Atlas.HighDimensionalStatistics.code.Chapter4.Problem_4

IsNuclearNormMinimizer Y M S τ n states that the matrix M (with SVD S) minimizes the nuclear norm penalized objective (1/n)‖Y − M‖_F² + τ‖M‖_* over all matrices.

Instances For

Helper: |x| ≤ y → x² ≤ y² #

source

theorem Chapter4.Problem43.sq_le_of_abs_le {x y : ℝ} (h : |x| ≤ y) :

x ^ 2 ≤ y ^ 2

Part 1: Oracle comparison for nuclear norm penalization #

source

theorem Chapter4.Problem43.oracle_sv_error_sq (sigmaHat sigmaStar τ : ℝ) (hperturb : |sigmaHat - sigmaStar| ≤ τ) :

((sigmaHat + sigmaStar) / 2 - sigmaStar) ^ 2 ≤ τ ^ 2 / 4

Pointwise oracle error bound. Under Weyl perturbation |σ̂ - σ*| ≤ τ, the oracle value (σ̂ + σ*)/2 has squared error relative to σ*: ((σ̂ + σ*)/2 - σ*)² = ((σ̂ - σ*)/2)² ≤ τ²/4.

source

theorem Chapter4.Problem43.support_oracle_frobenius_bound {r : ℕ} (σstar σhat : Fin r → ℝ) (τ : ℝ) (hperturb : ∀ (j : Fin r), |σhat j - σstar j| ≤ τ) (rankΘstar : ℕ) (hrank : {j : Fin r | σstar j ≠ 0}.card ≤ rankΘstar) :

∑ j : Fin r with σstar j ≠ 0, ((σhat j + σstar j) / 2 - σstar j) ^ 2 ≤ ↑rankΘstar * (τ ^ 2 / 4)

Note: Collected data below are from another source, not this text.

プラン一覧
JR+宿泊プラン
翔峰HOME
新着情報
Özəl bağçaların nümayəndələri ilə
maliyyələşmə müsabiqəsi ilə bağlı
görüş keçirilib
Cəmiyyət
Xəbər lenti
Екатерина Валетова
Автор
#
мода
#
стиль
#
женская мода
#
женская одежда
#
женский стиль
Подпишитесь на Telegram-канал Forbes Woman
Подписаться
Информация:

Oracle Frobenius error bound (restricted to support). The sum of squared oracle errors over the support {j : σⱼ* ≠ 0} is bounded by rank(Θ*) · τ²/4.

source

theorem Chapter4.Problem43.full_oracle_frobenius_bound {r : ℕ} (σstar σhat : Fin r → ℝ) (τ : ℝ) (hperturb : ∀ (j : Fin r), |σhat j - σstar j| ≤ τ) :

∑ j : Fin r, ((σhat j + σstar j) / 2 - σstar j) ^ 2 ≤ ↑r * (τ ^ 2 / 4)

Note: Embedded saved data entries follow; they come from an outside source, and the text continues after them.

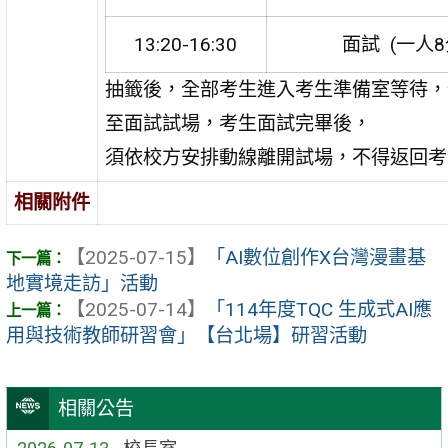
13:20-16:30
面試
(
一人
8
抽籤後，全部考生進入考生準備室等待，
至面試試場，考生面試完畢後，
須依校方安排動線離開試場，不得返回考
相關附件
【2025-07-15】
「AI數位創作X台灣漫畫基
地實境走訪」活動
【2025-07-14】
「114年度TQC 生成式AI應
用與技術教師研習會」【台北場】研習活動
相關公告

Full oracle Frobenius error bound. The total sum of squared oracle errors over all r components is ≤ r · τ²/4.

source

theorem Chapter4.Problem43.problem_4_3_part1 {d T : ℕ} {Ω : Type u_1} [MeasurableSpace Ω] {μ : MeasureTheory.Measure Ω} [MeasureTheory.IsProbabilityMeasure μ] (model : SubGaussianMatrixModel Ω d T μ) (S_star : SVD d T) (_hS_star : S_star.IsDecompOf model.Θstar) (rankΘstar : ℕ) (_hrank : {j : Fin S_star.r | S_star.σval j ≠ 0}.card ≤ rankΘstar) :

∃ (C : ℝ) (τ_val : ℝ), 0 < C ∧ 0 < τ_val ∧ μ {ω : Ω | ∀ (XΘhat : Matrix (Fin d) (Fin T) ℝ) (S_hat S_Y : SVD d T), S_Y.IsDecompOf (model.observed ω) → IsNuclearNormMinimizer (model.observed ω) XΘhat S_hat τ_val 1 → frobSqNorm (XΘhat - model.Θstar) ≤ C * model.σsq * ↑rankΘstar * ↑(max d T)} ≥ 99 / 100

Problem 4.3, Part 1 (Nuclear norm penalization MSE bound). Book statement (Rigollet, Problem 4.3.1): "Consider the multivariate regression model (4.1) and define Θ̂ as any solution to min_Θ { (1/n) ‖Y − XΘ‖F² + τ ‖XΘ‖* }. Show that there exists a choice of τ such that (1/n) ‖XΘ̂ − XΘ*‖_F² ≲ σ² rank(Θ*) (d ∨ T) / n with probability .99."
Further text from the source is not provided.